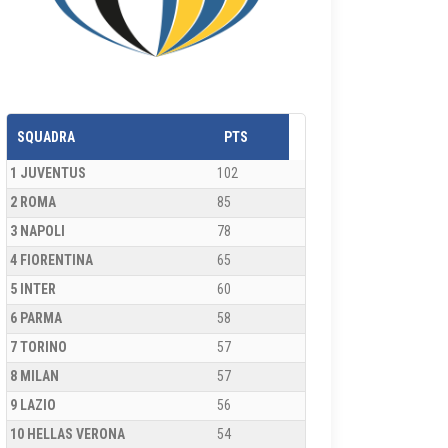
SQUADRA
PTS
1 JUVENTUS
102
2 ROMA
85
3 NAPOLI
78
4 FIORENTINA
65
5 INTER
60
6 PARMA
58
7 TORINO
57
8 MILAN
57
9 LAZIO
56
10 HELLAS VERONA
54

☆ ☆ ☆ ☆

→ **Exercise requirements**:
Each line of the data should be printed again exactly. Please leave pictures out.

→ **Result for this exercise**:
SQUADRA
PTS
1 JUVENTUS
102
2 ROMA
85
3 NAPOLI
78
4 FIORENTINA
65
5 INTER
60
6 PARMA
58
7 TORINO
57
8 MILAN
57
9 LAZIO
56
10 HELLAS VERONA
54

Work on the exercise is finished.